[MATERIAL PROVIDED Boundary: Start]
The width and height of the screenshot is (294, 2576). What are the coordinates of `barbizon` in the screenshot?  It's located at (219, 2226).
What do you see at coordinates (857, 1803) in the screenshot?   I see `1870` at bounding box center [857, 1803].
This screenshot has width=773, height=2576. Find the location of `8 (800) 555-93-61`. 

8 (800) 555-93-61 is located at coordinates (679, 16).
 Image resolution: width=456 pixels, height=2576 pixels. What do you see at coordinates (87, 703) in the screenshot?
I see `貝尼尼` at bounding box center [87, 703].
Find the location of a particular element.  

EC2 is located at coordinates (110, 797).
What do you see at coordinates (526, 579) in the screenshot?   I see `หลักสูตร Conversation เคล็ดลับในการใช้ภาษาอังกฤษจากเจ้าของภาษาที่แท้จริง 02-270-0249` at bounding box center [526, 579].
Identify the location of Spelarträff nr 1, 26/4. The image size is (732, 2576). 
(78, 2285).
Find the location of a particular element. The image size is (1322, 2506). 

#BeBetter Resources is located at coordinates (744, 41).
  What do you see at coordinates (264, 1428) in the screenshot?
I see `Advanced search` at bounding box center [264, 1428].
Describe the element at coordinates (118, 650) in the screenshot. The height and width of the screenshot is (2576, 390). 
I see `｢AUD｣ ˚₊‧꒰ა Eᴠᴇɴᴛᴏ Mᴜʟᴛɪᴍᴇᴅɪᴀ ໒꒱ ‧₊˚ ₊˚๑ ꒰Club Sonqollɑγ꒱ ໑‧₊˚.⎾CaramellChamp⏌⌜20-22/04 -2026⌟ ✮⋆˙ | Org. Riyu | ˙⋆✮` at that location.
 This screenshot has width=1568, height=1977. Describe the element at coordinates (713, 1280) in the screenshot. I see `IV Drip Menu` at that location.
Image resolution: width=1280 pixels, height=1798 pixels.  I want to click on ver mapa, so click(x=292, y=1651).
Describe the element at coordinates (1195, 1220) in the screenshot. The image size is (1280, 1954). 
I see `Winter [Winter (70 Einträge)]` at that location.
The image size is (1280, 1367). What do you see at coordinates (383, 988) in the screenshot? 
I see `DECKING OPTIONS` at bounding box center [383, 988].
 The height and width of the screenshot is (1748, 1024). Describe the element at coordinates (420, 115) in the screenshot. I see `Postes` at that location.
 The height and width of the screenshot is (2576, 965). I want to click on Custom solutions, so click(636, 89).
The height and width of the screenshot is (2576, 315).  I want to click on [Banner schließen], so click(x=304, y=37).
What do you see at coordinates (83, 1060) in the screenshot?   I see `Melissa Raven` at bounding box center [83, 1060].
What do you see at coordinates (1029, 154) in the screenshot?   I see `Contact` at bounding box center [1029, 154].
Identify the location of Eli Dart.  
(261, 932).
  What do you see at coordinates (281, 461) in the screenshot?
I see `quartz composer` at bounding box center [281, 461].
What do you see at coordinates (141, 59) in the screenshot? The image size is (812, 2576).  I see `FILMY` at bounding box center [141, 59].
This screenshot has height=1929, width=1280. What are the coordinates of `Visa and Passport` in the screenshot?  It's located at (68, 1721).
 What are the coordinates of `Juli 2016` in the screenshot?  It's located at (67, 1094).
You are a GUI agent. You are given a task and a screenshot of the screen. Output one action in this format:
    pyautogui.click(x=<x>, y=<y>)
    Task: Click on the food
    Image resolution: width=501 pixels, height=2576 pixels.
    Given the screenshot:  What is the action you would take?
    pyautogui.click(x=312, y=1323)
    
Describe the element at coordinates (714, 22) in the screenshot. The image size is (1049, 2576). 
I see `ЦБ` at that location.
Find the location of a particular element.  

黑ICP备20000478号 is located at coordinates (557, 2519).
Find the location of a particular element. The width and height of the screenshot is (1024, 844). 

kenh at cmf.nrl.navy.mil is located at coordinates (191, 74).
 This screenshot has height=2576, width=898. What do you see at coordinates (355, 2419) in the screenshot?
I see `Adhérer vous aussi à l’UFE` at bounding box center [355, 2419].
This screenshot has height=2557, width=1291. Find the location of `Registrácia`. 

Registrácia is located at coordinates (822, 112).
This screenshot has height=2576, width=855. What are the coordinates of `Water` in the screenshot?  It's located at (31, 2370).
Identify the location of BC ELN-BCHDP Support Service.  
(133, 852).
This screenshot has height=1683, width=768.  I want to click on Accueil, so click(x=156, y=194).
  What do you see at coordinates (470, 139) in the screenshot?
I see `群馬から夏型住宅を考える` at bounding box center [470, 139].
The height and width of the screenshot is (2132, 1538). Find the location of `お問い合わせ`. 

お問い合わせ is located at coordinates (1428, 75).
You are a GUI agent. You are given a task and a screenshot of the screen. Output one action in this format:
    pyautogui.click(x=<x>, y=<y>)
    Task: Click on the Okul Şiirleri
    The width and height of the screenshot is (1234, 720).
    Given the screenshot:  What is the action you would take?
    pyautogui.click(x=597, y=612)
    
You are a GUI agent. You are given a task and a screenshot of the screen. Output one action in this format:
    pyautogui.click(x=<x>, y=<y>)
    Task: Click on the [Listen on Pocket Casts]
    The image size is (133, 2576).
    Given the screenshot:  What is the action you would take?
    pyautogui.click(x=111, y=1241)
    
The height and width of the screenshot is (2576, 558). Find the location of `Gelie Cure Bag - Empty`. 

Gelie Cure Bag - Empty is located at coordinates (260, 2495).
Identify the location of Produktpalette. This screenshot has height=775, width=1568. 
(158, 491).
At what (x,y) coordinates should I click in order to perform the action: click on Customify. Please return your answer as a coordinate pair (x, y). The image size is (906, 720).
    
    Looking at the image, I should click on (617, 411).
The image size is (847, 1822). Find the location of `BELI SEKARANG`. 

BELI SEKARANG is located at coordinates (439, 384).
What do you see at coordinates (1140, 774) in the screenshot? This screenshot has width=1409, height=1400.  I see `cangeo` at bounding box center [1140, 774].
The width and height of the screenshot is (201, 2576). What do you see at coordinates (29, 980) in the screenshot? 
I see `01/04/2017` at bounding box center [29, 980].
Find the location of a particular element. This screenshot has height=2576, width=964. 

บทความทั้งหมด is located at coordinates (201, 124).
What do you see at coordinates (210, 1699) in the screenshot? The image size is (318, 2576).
[MATERIAL PROVIDED Boundary: End]
» INSTRUCTIONS TO FOLLOW
Nothing in the data should be altered; please repeat it exactly.

» YOUR RESPONSE
The width and height of the screenshot is (294, 2576). What are the coordinates of `barbizon` in the screenshot?  It's located at (219, 2226).
What do you see at coordinates (857, 1803) in the screenshot?   I see `1870` at bounding box center [857, 1803].
This screenshot has width=773, height=2576. Find the location of `8 (800) 555-93-61`. 

8 (800) 555-93-61 is located at coordinates (679, 16).
 Image resolution: width=456 pixels, height=2576 pixels. What do you see at coordinates (87, 703) in the screenshot?
I see `貝尼尼` at bounding box center [87, 703].
Find the location of a particular element.  

EC2 is located at coordinates (110, 797).
What do you see at coordinates (526, 579) in the screenshot?   I see `หลักสูตร Conversation เคล็ดลับในการใช้ภาษาอังกฤษจากเจ้าของภาษาที่แท้จริง 02-270-0249` at bounding box center [526, 579].
Identify the location of Spelarträff nr 1, 26/4. The image size is (732, 2576). 
(78, 2285).
Find the location of a particular element. The image size is (1322, 2506). 

#BeBetter Resources is located at coordinates (744, 41).
  What do you see at coordinates (264, 1428) in the screenshot?
I see `Advanced search` at bounding box center [264, 1428].
Describe the element at coordinates (118, 650) in the screenshot. The height and width of the screenshot is (2576, 390). 
I see `｢AUD｣ ˚₊‧꒰ა Eᴠᴇɴᴛᴏ Mᴜʟᴛɪᴍᴇᴅɪᴀ ໒꒱ ‧₊˚ ₊˚๑ ꒰Club Sonqollɑγ꒱ ໑‧₊˚.⎾CaramellChamp⏌⌜20-22/04 -2026⌟ ✮⋆˙ | Org. Riyu | ˙⋆✮` at that location.
 This screenshot has width=1568, height=1977. Describe the element at coordinates (713, 1280) in the screenshot. I see `IV Drip Menu` at that location.
Image resolution: width=1280 pixels, height=1798 pixels.  I want to click on ver mapa, so click(x=292, y=1651).
Describe the element at coordinates (1195, 1220) in the screenshot. The image size is (1280, 1954). 
I see `Winter [Winter (70 Einträge)]` at that location.
The image size is (1280, 1367). What do you see at coordinates (383, 988) in the screenshot? 
I see `DECKING OPTIONS` at bounding box center [383, 988].
 The height and width of the screenshot is (1748, 1024). Describe the element at coordinates (420, 115) in the screenshot. I see `Postes` at that location.
 The height and width of the screenshot is (2576, 965). I want to click on Custom solutions, so click(636, 89).
The height and width of the screenshot is (2576, 315).  I want to click on [Banner schließen], so click(x=304, y=37).
What do you see at coordinates (83, 1060) in the screenshot?   I see `Melissa Raven` at bounding box center [83, 1060].
What do you see at coordinates (1029, 154) in the screenshot?   I see `Contact` at bounding box center [1029, 154].
Identify the location of Eli Dart.  
(261, 932).
  What do you see at coordinates (281, 461) in the screenshot?
I see `quartz composer` at bounding box center [281, 461].
What do you see at coordinates (141, 59) in the screenshot? The image size is (812, 2576).  I see `FILMY` at bounding box center [141, 59].
This screenshot has height=1929, width=1280. What are the coordinates of `Visa and Passport` in the screenshot?  It's located at (68, 1721).
 What are the coordinates of `Juli 2016` in the screenshot?  It's located at (67, 1094).
You are a GUI agent. You are given a task and a screenshot of the screen. Output one action in this format:
    pyautogui.click(x=<x>, y=<y>)
    Task: Click on the food
    Image resolution: width=501 pixels, height=2576 pixels.
    Given the screenshot:  What is the action you would take?
    pyautogui.click(x=312, y=1323)
    
Describe the element at coordinates (714, 22) in the screenshot. The image size is (1049, 2576). 
I see `ЦБ` at that location.
Find the location of a particular element.  

黑ICP备20000478号 is located at coordinates (557, 2519).
Find the location of a particular element. The width and height of the screenshot is (1024, 844). 

kenh at cmf.nrl.navy.mil is located at coordinates (191, 74).
 This screenshot has height=2576, width=898. What do you see at coordinates (355, 2419) in the screenshot?
I see `Adhérer vous aussi à l’UFE` at bounding box center [355, 2419].
This screenshot has height=2557, width=1291. Find the location of `Registrácia`. 

Registrácia is located at coordinates (822, 112).
This screenshot has height=2576, width=855. What are the coordinates of `Water` in the screenshot?  It's located at (31, 2370).
Identify the location of BC ELN-BCHDP Support Service.  
(133, 852).
This screenshot has height=1683, width=768.  I want to click on Accueil, so click(x=156, y=194).
  What do you see at coordinates (470, 139) in the screenshot?
I see `群馬から夏型住宅を考える` at bounding box center [470, 139].
The height and width of the screenshot is (2132, 1538). Find the location of `お問い合わせ`. 

お問い合わせ is located at coordinates (1428, 75).
You are a GUI agent. You are given a task and a screenshot of the screen. Output one action in this format:
    pyautogui.click(x=<x>, y=<y>)
    Task: Click on the Okul Şiirleri
    The width and height of the screenshot is (1234, 720).
    Given the screenshot:  What is the action you would take?
    pyautogui.click(x=597, y=612)
    
You are a GUI agent. You are given a task and a screenshot of the screen. Output one action in this format:
    pyautogui.click(x=<x>, y=<y>)
    Task: Click on the [Listen on Pocket Casts]
    The image size is (133, 2576).
    Given the screenshot:  What is the action you would take?
    pyautogui.click(x=111, y=1241)
    
The height and width of the screenshot is (2576, 558). Find the location of `Gelie Cure Bag - Empty`. 

Gelie Cure Bag - Empty is located at coordinates (260, 2495).
Identify the location of Produktpalette. This screenshot has height=775, width=1568. 
(158, 491).
At what (x,y) coordinates should I click in order to perform the action: click on Customify. Please return your answer as a coordinate pair (x, y). The image size is (906, 720).
    
    Looking at the image, I should click on (617, 411).
The image size is (847, 1822). Find the location of `BELI SEKARANG`. 

BELI SEKARANG is located at coordinates (439, 384).
What do you see at coordinates (1140, 774) in the screenshot? This screenshot has width=1409, height=1400.  I see `cangeo` at bounding box center [1140, 774].
The width and height of the screenshot is (201, 2576). What do you see at coordinates (29, 980) in the screenshot? 
I see `01/04/2017` at bounding box center [29, 980].
Find the location of a particular element. This screenshot has height=2576, width=964. 

บทความทั้งหมด is located at coordinates (201, 124).
What do you see at coordinates (210, 1699) in the screenshot? The image size is (318, 2576).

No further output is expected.